Aller au contenu

Page:Sue - Les misères des enfants trouvés IV (1850).djvu/52

La bibliothèque libre.
Le texte de cette page a été corrigé et est conforme au fac-similé.

— Eh ! qu’est-ce que ça me fait ! j’en trouverai d’autres… — s’écria le comte Duriveau dans un paroxysme de fureur : — je vais souffleter le capitaine Just, il faudra bien alors qu’il m’aide à en trouver… des témoins… |

— Ne jouez pas ce jeu-là, — dit l’avocat en ricanant, — vous avez pu vous apercevoir ce matin que le capitaine Just a la poigne solide… Or, si vous aviez le malheur de lever la main sur lui, il aurait l’honneur de vous rouer de coups une seconde fois, et en avant le procès criminel.

— Je consens à tout… — s’écria le comte poussé à bout. — Mais que je me batte au moins.

— Vous allez être immédiatement satisfait. M. le capitaine Just a pensé que, vu la difficulté de trouver un coin convenable pour se couper tranquillement la gorge, le jardin de sa maison… vous pouvez l’apercevoir d’ici… serait heureusement choisi… Tenez, voyez par cette fenêtre. Quant aux armes, nos témoins ont apporté deux paires d’épées de combat…

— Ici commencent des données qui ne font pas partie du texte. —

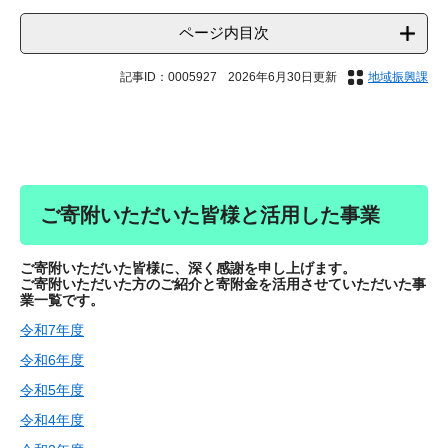
ページ内目次
記事ID：0005927
2026年6月30日更新
地域振興課
​ご寄附いただいた皆様と活用した事業
ご寄附いただいた皆様に、深く感謝を申し上げます。
ご寄附いただいた方のご紹介と寄附金を活用させていただいた事
業一覧です。
令和7年度
令和6年度
令和5年度
令和4年度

— Il suffit, Monsieur, — dit le comte Duriveau, reprenant son sang-froid, — j’accepte tout, je consens à tout, pourvu que j’aie enfin une épée à la main… et cet homme devant moi…

 

Le comte Duriveau fit la rétractation convenue, jura sur l’honneur que toute rivalité jalouse était étrangère à la cause de ce duel, amené par suite d’une discussion politique.

La rencontre eut lieu dans le jardin de la maison du docteur.

Le combat fut acharné.

Le comte Duriveau montra une grande bravoure ; quoique blessé d’un coup d’épée à la cuisse, il voulut continuer, et après avoir traversé le bras du capitaine Just, il reçut un second coup d’épée dans le flanc droit, qui le mit hors de combat.

 

Une demi-heure après l’issue de ce duel, je revenais apprendre à Régina que la blessure du capitaine Just était légère.

Le courage de la malheureuse femme l’avait soutenue jusque-là…

Mais bientôt ses genoux se dérobèrent sous elle… je n’eus que le temps d’appeler mademoiselle Juliette, que je laissai avec la princesse.